Our simulation study suggests the feasibility of detecting the QI using the BMS or the ABMS approach for a relatively large number of predictors. Our simulated data have one or two true interaction terms for η1 or η2 and η3, respectively. The mTests ideally should be close to one or two for η1 or η2 and η3 accordingly. A deviation towards smaller value indicates the selected model missed true interaction terms.
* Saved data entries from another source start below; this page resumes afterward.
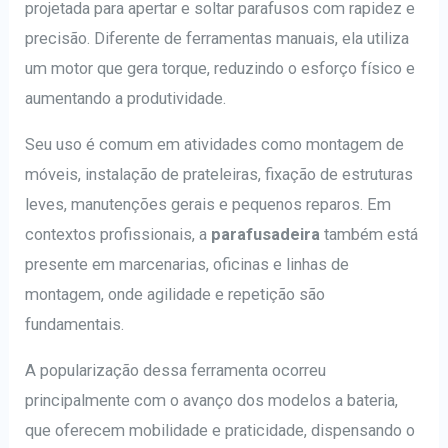
projetada para apertar e soltar parafusos com rapidez e
precisão. Diferente de ferramentas manuais, ela utiliza
um motor que gera torque, reduzindo o esforço físico e
aumentando a produtividade.
Seu uso é comum em atividades como montagem de
móveis, instalação de prateleiras, fixação de estruturas
leves, manutenções gerais e pequenos reparos. Em
contextos profissionais, a
parafusadeira
também está
presente em marcenarias, oficinas e linhas de
montagem, onde agilidade e repetição são
fundamentais.
A popularização dessa ferramenta ocorreu
principalmente com o avanço dos modelos a bateria,
que oferecem mobilidade e praticidade, dispensando o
Conversely, a deviation towards larger values indicates that false interaction terms were included in the selected model for the QI test. When p = 25, the much smaller mTests from ABMS method indicates the advantage of using the adaptive variable screen phase. The BMS method does not involve a variable screening phase. It tends to have poor power if the number of covariates is large relative to the sample size. However, the ABMS method could falsely remove important predictors during the variable screening phase. Apparently, when the number of main effects is relatively small (p = 5) to the sample size, the BMS method is better than ABMS. To obtain reasonably stable estimates of the regression coefficients, the rule of thumb is to have a minimum of 10 subjects in the smaller category in logistic regression or 10 events in the Cox model per predictor variable [18, 24]. A relaxed version could be used in guiding the choice of BMS or ABMS. If the number of main effects is larger than 1/10th of the effective sample size, the ABMS method is recommended.
4. Applications
4.1. Colorectal Cancer Phase III Trial
We illustrate the method using the data from a previously reported randomized Phase III trial [11, 25]. The primary objective of the study was to compare the effect of combinations of chemotherapy agents in patients with advanced colorectal cancer. At the time of planning the trial, two chemotherapy drugs had been approved by the Food and Drug Administration (FDA) for treatment of advanced colon cancer: 5-fluorouracil (5-FU) and irinotecan (CPT-11), while Oxaliplatin (OXAL), a cis-platinum analogue with activity in colorectal cancer, was an investigational agent in the U.S. and Canada. Two experimental combinations of regimens,5-FU+OXAL and OXAL+CPT-11, were compared to the standard regimen, 5-FU+CPT-11, in the trial. We refer to these regimens as Arm F, Arm G and the control as Arm A, respectively. A total of 1705 patients were included in the study, of which 513 (115 patients in arm A, 292 patients in arm F, and 106 patients in arm G) were genotyped for 23 biomarkers. These biomarkers were selected based on previous reports indicating that they were related to bioactivity of the chemotherapies by direct or indirect mechanisms. Descriptive summaries of the covariates were reported in Table 1 in [11].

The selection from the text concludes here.